Source: AINLPer micro-channel public number
editor: ShuYini
proofreading: ShuYini
Time: 2019-8-27
introduction
Today, the major share with you an article about Chinese NER article, this paper analyzes Lattice-LSTM models, and for the shortcomings of the method proposed to merge the character symbol information to a character vector representation, to improve the performance of the model (computational effects ).
First Blood
TILE: the Simplify the Usage The Lexicon of the NER in Chinese
the Contributor: Fudan (count EPRI)
Paper: https://arxiv.org/pdf/1908.05969v1.pdf
Code: https://github.com/v-mipeng/LexiconAugmentedNER
Thesis
For the Chinese named entity is to identify, taking into account the practical application, this paper for the shortcomings of Lattice-LSTM models (model complex structure and low computational efficiency), we propose a simple and effective way, is about to sign character information into character vector representation. Thus, our method avoids the introduction of a complex series modeling architecture to model lexical information. Instead, it needs to fine-tune the character sequence of neural representation of the model layer. Verified in four Chinese NER reference data set, the method may be found faster speed inference, its derivative with respect to LSTM model has better performance.
The core idea of the model
The core objective of this paper is to find an easier way to achieve LSTM grid idea. About to sentence all the words that match the model incorporated into the NER character-based. The first principle is to achieve rapid speed of reasoning. Therefore, we propose representation of the matching word from the dictionary obtained encoded into characters. Compared with LSTM, this method is more simple and easy to implement.
This article describes the model
Lattice-LSTM Model
Advantages: First, it saves all possible matching words for each character. This can be avoided by error propagation heuristics to select a character matching results with the NER system. Second, it can be introduced into a pre-trained word embedded in the system, which is very helpful for the final performance.
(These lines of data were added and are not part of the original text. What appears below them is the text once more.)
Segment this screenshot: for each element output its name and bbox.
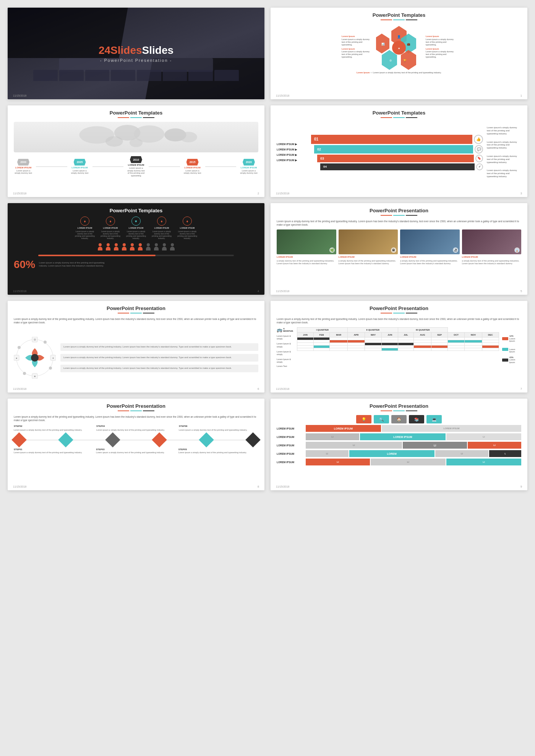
svg-point-27 [18,346,21,349]
photos-row: 🌿 LOREM IPSUM a simply dummy text of the… [277,229,521,265]
slide-9-header: PowerPoint Presentation [14,403,258,411]
slide-8-title: PowerPoint Presentation [277,305,521,311]
chart-rows: LOREM IPSUM LOREM IPSUM LOREM IPSUM LORE… [277,425,521,465]
svg-text:⚙: ⚙ [389,59,392,62]
diamond-row [14,435,258,445]
svg-text:⚙: ⚙ [34,338,36,341]
slide-8-body: Lorem ipsum a simply dummy text of the p… [277,317,521,324]
chart-row-4: LOREM IPSUM LI LOREM LI L [277,450,521,457]
step-col-2: STEP04 Lorem ipsum a simply dummy text o… [96,425,176,431]
hex-bottom-text: Lorem Ipsum — Lorem ipsum a simply dummy… [277,71,521,74]
circle-item-2: Lorem ipsum a simply dummy text of the p… [60,354,258,362]
slide-2-header: PowerPoint Templates [277,12,521,20]
slide-2-footer: 11/15/2018 1 [276,94,522,97]
photo-4-icon: 👔 [514,247,520,253]
bar-dark-3 [143,117,154,118]
cover-subtitle: - PowerPoint Presentation - [99,58,173,63]
slide-2[interactable]: PowerPoint Templates Lorem IpsumLorem ip… [271,8,527,99]
slide-6[interactable]: PowerPoint Presentation Lorem ipsum a si… [271,203,527,295]
circle-item-1: Lorem ipsum a simply dummy text of the p… [60,343,258,351]
slide-10[interactable]: PowerPoint Presentation 💡 🔍 🏠 📚 💻 LOREM … [271,399,527,490]
calendar-layout: 🚌 4 MONTHS Lorem Ipsum & simply Lorem Ip… [277,327,521,368]
slide-4[interactable]: PowerPoint Templates LOREM IPSUM ▶ LOREM… [271,105,527,197]
svg-point-25 [49,367,52,370]
circle-item-3: Lorem ipsum a simply dummy text of the p… [60,365,258,372]
timeline-node-2: 2005 LOREM IPSUM Lorem ipsum a simply du… [70,159,89,174]
hexagon-container: Lorem IpsumLorem ipsum a simply dummy te… [277,24,521,70]
svg-text:💼: 💼 [407,42,410,46]
svg-text:🏆: 🏆 [403,59,407,62]
chart-row-3: LOREM IPSUM LI LI LI [277,442,521,449]
dark-desc: Lorem ipsum a simply dummy text of the p… [39,262,108,268]
slide-8[interactable]: PowerPoint Presentation Lorem ipsum a si… [271,301,527,393]
svg-text:♦: ♦ [52,357,54,359]
steps-bottom: STEP01 Lorem ipsum a simply dummy text o… [14,448,258,454]
slide-3-footer: 11/15/2018 2 [13,192,259,195]
step-bottom-1: STEP01 Lorem ipsum a simply dummy text o… [14,448,94,454]
cal-grid: I QUARTER II QUARTER III QUARTER JANFEBM… [297,327,499,351]
slide-9[interactable]: PowerPoint Presentation Lorem ipsum a si… [8,399,264,490]
svg-point-18 [130,138,143,147]
slide-5-title: PowerPoint Templates [14,208,258,213]
funnel-diagram: LOREM IPSUM ▶ LOREM IPSUM ▶ LOREM IPSUM … [277,122,521,183]
cal-first-col: 🚌 4 MONTHS Lorem Ipsum & simply Lorem Ip… [277,327,294,368]
photo-4: 👔 LOREM IPSUM a simply dummy text of the… [462,229,522,265]
slide-6-body: Lorem ipsum a simply dummy text of the p… [277,220,521,226]
slide-7[interactable]: PowerPoint Presentation Lorem ipsum a si… [8,301,264,393]
slide-9-title: PowerPoint Presentation [14,403,258,409]
slide-1-footer: 11/15/2018 [13,94,259,97]
icon-box-2: 🔍 [374,415,389,423]
slide-7-bar [14,313,258,313]
people-icons [14,243,258,252]
bar-teal [393,19,405,20]
slide-grid: 24SlidesSlides - PowerPoint Presentation… [8,8,527,490]
step-bottom-3: STEP05 Lorem ipsum a simply dummy text o… [178,448,258,454]
slide-3-bar [14,117,258,118]
slide-4-header: PowerPoint Templates [277,110,521,118]
slide-10-bar [277,410,521,411]
slide-1[interactable]: 24SlidesSlides - PowerPoint Presentation… [8,8,264,99]
timeline-node-5: 2020 LOREM IPSUM Lorem ipsum a simply du… [239,159,258,174]
slide-6-header: PowerPoint Presentation [277,208,521,216]
photo-2-icon: 🏛 [391,247,396,253]
svg-text:●: ● [16,357,17,359]
diamond-5 [199,432,214,447]
slide-2-title-bar [277,19,521,20]
slide-3-title: PowerPoint Templates [14,110,258,116]
timeline-node-1: 2000 LOREM IPSUM Lorem ipsum a simply du… [14,159,33,174]
slide-3[interactable]: PowerPoint Templates [8,105,264,197]
slide-5[interactable]: PowerPoint Templates ♦ LOREM IPSUM Lorem… [8,203,264,295]
timeline-node-3: 2010 LOREM IPSUM Lorem ipsum a simply du… [126,156,146,177]
slide-10-header: PowerPoint Presentation [277,403,521,411]
slide-7-header: PowerPoint Presentation [14,305,258,313]
bar-red [381,19,392,20]
logo-text: 24SlidesSlides [99,44,173,57]
slide-10-title: PowerPoint Presentation [277,403,521,409]
diamond-6 [245,432,261,447]
icon-box-5: 💻 [426,415,442,423]
step-col-1: STEP02 Lorem ipsum a simply dummy text o… [14,425,93,431]
svg-text:★: ★ [34,375,36,378]
progress-bar-bg [38,255,234,256]
svg-text:★: ★ [398,47,400,50]
slide-6-bar [277,215,521,216]
circle-diagram: ⚙ ♦ ★ ● Lorem ipsum a simply dummy text … [14,327,258,388]
timeline-node-4: 2015 LOREM IPSUM Lorem ipsum a simply du… [183,159,202,174]
slide-4-bar [277,117,521,118]
funnel-descriptions: Lorem ipsum's simply dummy text of the p… [487,126,521,178]
slide-4-footer: 11/15/2018 3 [276,192,522,195]
step-bottom-2: STEP03 Lorem ipsum a simply dummy text o… [96,448,176,454]
slide-7-footer: 11/15/2018 6 [13,388,259,390]
steps-top: STEP02 Lorem ipsum a simply dummy text o… [14,425,258,431]
slide-9-footer: 11/15/2018 8 [13,485,259,488]
svg-text:📊: 📊 [381,42,385,46]
slide-6-title: PowerPoint Presentation [277,208,521,213]
slide-6-footer: 11/15/2018 5 [276,290,522,292]
cal-legend: 12%Lorem Ipsum Lorem Ipsum 43%Lorem Ipsu… [502,327,521,363]
bar-dark [406,19,417,20]
progress-bar-fill [38,255,156,256]
slide-8-bar [277,313,521,313]
slide-9-body: Lorem ipsum a simply dummy text of the p… [14,415,258,422]
photo-1-icon: 🌿 [329,247,335,253]
bar-red-3 [118,117,129,118]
Disadvantages: drawback Lattice-LSTM model form it is input from a sentence is converted to a chain sequence of FIG. This will greatly increase the computational modeling of the cost of a sentence.
Proposed Model
Consideration Lattice-LSTM based design herein should be kept chained input sentence form, while maintaining the advantages of the two Lattice-LSTM model.
First, this paper ExSoftWord, but the analysis of ExSoftword found ExSoftword two methods can not fully inherited the advantages of Lattice-LSTM. First, it can not introduce a pre-trained word embedded. Second, while it tries to maintain the existing matching result is more divided label, but it still lost a lot of information. For this reason this paper is not only reserved characters may be split label, and retain their corresponding matching word. Specifically, in this improved process, the sentence s c corresponding to each character set consists of four four word segment label "bmes" tag. Word set B (c) a lexicon of all matches in the sentence beginning with c s-word. Similarly all matching word thesaurus, m (c) appears in the middle of a sentence s c by the composition, e (c) ending by a thesaurus in all c-word matches, s (c) c is a single character word thereof. If a word set is empty, we will add a special word "None" to indicate this fact.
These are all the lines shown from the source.